** TASK REQUIREMENTS **
If a line in the records below holds the string "gender", count it, and state only the final count.

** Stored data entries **

---*---

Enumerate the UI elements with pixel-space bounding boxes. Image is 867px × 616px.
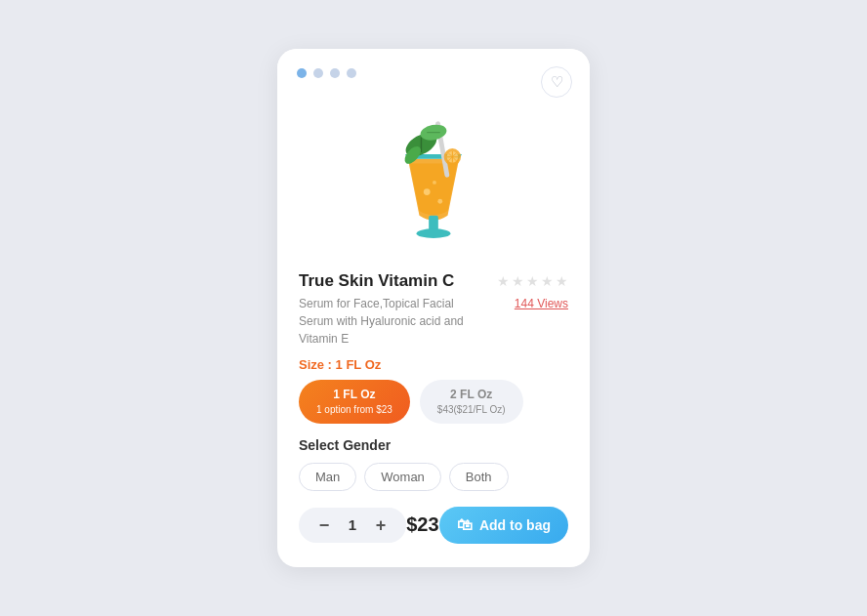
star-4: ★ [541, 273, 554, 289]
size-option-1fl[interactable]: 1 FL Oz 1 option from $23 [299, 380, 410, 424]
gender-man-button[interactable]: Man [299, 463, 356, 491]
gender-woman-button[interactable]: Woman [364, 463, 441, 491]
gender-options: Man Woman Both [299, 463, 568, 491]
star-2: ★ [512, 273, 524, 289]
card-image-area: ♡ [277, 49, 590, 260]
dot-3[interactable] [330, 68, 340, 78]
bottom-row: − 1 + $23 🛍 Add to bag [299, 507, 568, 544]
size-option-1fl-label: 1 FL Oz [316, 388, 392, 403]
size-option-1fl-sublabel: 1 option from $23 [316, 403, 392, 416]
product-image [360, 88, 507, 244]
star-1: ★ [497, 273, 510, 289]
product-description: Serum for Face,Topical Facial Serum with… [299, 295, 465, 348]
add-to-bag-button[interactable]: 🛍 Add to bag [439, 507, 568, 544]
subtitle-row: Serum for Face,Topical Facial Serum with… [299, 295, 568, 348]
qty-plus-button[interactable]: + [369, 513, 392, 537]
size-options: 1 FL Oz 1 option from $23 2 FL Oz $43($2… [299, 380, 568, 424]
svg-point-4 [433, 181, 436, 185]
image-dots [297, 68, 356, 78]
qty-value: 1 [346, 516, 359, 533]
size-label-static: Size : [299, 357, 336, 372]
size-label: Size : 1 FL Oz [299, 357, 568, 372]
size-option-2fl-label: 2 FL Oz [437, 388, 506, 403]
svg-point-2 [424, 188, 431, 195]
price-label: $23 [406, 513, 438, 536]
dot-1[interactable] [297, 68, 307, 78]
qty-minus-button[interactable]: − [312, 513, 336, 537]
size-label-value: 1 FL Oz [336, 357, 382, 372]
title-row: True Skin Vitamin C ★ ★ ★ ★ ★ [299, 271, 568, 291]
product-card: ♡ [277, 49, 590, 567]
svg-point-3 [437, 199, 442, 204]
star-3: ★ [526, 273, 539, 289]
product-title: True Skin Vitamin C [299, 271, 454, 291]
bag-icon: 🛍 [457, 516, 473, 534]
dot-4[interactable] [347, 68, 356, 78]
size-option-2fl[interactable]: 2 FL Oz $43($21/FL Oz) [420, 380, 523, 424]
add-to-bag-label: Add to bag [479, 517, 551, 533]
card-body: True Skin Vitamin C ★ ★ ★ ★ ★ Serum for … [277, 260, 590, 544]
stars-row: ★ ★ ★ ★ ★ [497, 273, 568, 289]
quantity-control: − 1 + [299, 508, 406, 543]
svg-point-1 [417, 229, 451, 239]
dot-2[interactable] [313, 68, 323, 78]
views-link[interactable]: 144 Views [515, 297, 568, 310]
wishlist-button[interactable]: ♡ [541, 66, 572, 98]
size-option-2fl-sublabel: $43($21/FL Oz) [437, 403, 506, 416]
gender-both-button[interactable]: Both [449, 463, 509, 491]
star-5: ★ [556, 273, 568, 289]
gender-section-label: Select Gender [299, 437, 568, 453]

---*---

** YOUR RESPONSE **
5